Sir, metabisulfite is for preserving after fermentation is complete.


----------



## WVMJ (Apr 2, 2012)

No Sir, in modern winemaking Metabisulfite is used before you even add the yeast to knock down any microbes in your must, especially nice if you have a batch of honey that is high in moisture and you want to get rid of any bugs in it before you pitch your yeast. Also very nice if you want to add fruit and you want to knock down any yeasts that comes on the fruit. You can add it after you rack from secondary to secondary to protect the mead from oxidation while bulk aging and then give it another dose when bottling. You dont have to heat your honey and can keep the flavors it comes with by using KMeta instead! WVMJ


----------



## Steves1967 (May 16, 2012)

Oh good! Your earlier post was really rambling and did not make much sense to me reading it! Sorry for the confusion


----------



## WVMJ (Apr 2, 2012)

No Problem Steves, I write slow so some of you folks can read at your own pace. WVMJ


----------



## Barry (Dec 28, 1999)

Steves1967 said:


> I use starsan in five gallons of distilled water.


Isn't that a bit overkill using distilled water? Do breweries use distilled water? I wasn't aware they did, if so.


----------



## Ben Brewcat (Oct 27, 2004)

Barry said:


> Isn't that a bit overkill using distilled water? Do breweries use distilled water? I wasn't aware they did, if so.

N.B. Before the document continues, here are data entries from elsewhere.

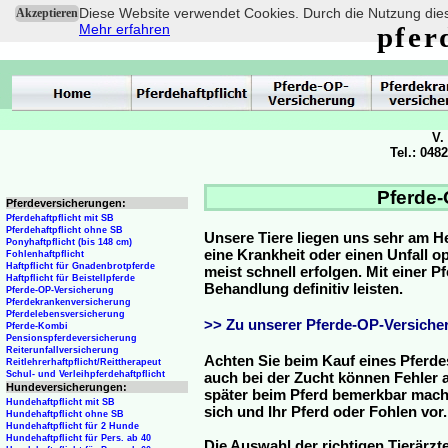
Diese Website verwendet Cookies. Durch die Nutzung dies
Akzeptieren
Mehr erfahren
pfer
V.
Tel.: 048
Pferde-
Pferdeversicherungen:
Pferdehaftpflicht mit SB
Pferdehaftpflicht ohne SB
Unsere Tiere liegen uns sehr am H
Ponyhaftpflicht (bis 148 cm)
eine Krankheit oder einen Unfall 
Fohlenhaftpflicht
Haftpflicht für Gnadenbrotpferde
meist schnell erfolgen. Mit einer 
Haftpflicht für Beistellpferde
Behandlung definitiv leisten.
Pferde-OP-Versicherung
Pferdekrankenversicherung
Pferdelebensversicherung
>> Zu unserer Pferde-OP-Versicher
Pferde-Kombi
Pensionspferdeversicherung
Reiterunfallversicherung
Achten Sie beim Kauf eines Pferde
Reitlehrerhaftpflicht/Reittherapeut
Schul- und Verleihpferdehaftpflicht
auch bei der Zucht können Fehler a
Hundeversicherungen:
später beim Pferd bemerkbar mache
Hundehaftpflicht mit SB
sich und Ihr Pferd oder Fohlen vor.
Hundehaftpflicht ohne SB
Hundehaftpflicht für 2 Hunde
Hundehaftpflicht für Pers. ab 40
Die Auswahl der richtigen Tierärzte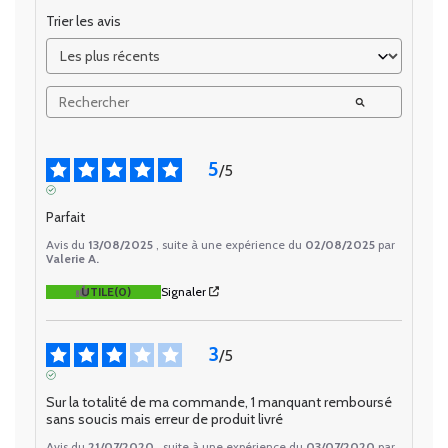
Trier les avis
5
/
5
AVIS VÉRIFIÉ
Parfait
Avis du
13/08/2025
, suite à une expérience du
02/08/2025
par
Valerie A.
UTILE
(0)
Signaler
3
/
5
AVIS VÉRIFIÉ
Sur la totalité de ma commande, 1 manquant remboursé 
sans soucis mais erreur de produit livré
Avis du
21/07/2020
, suite à une expérience du
03/07/2020
par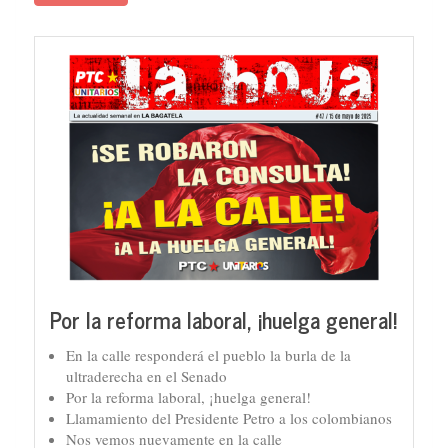
Por la reforma laboral, ¡huelga general!
En la calle responderá el pueblo la burla de la
ultraderecha en el Senado
Por la reforma laboral, ¡huelga general!
Llamamiento del Presidente Petro a los colombianos
Nos vemos nuevamente en la calle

No. However folks brewing in extremely-hard-water areas might; it can interfere with the chemistry that supports the acids' actions. Breweries in such areas, when they brew beers with less hard-water pedigree, will often have RO systems for blending down the hardness of their water. Distilled water probably won't hurt anything, but unless one is on really extreme water, totally unsuitable well water, for example, it's probably not a mission-critical expense .


----------



## Steves1967 (May 16, 2012)

The reason for distilled water for my sterilization medium is that it does not get cloudy. It is a personal aesthetic thing, I rinse my tools after use and store them in the sterilizer bucket and five gallons lasts me for months at a time.


----------



## Steves1967 (May 16, 2012)

For all my other water needs I run the garden hose until it doesn't taste like hose anymore  I live in an area with great water.


----------



## Ben Brewcat (Oct 27, 2004)

I have that same 5-gallon bucket! And a spray bottle as well.


----------



## Barry (Dec 28, 1999)

Are you kidding about the garden hose? That seems on the other end of the scale from distilled water! I keep 4 gallons of cleaner/sterilizer on hand. All water comes from my tap. What sanitizer do you use?


----------



## Steves1967 (May 16, 2012)

Like I said, I use starsan for sterilizer. I use water from the hose to make beer ( gets boiled ) ot the tap to make mead and fruit wines and wines and mead get metabisulfite prior to yeast addition. Like I say, I run the hose until it doesn't taste like hose


----------



## Gus979 (Oct 11, 2012)

Makes sense to me- I think the only real rule to the water you use for beer is that if it tastes good to you, the beer will taste good. I like hose water, got a nice iron taste to it


----------



## Barry (Dec 28, 1999)

There has to be an interesting name for a beer in there somewhere. Summer Hose Shandy, Hot Rubber Stout . .


----------



## Vance G (Jan 6, 2011)

Going back to your original question. I made a mead very much as you suggested with the ec-1118 instead of 71B. It produced a roughly 20% ABV mead that is now approaching 14 months old and can hardly be called smooth yet. The honey taste is starting to come on and the Alcohol heat is starting to mellow. If one back sweetened it after sorbate and sufite treatment, it would be a great semisweet mead or one could add fruit and sweeten and get pretty instant gratification. But I think I will leave it alone where it is plotting evil in a 6 1/2 gallon carboy. Patience is a required as you already stated. Your mead is lower Specific gravity than mine was and may very well be a fine drink a year from this Christmas.


----------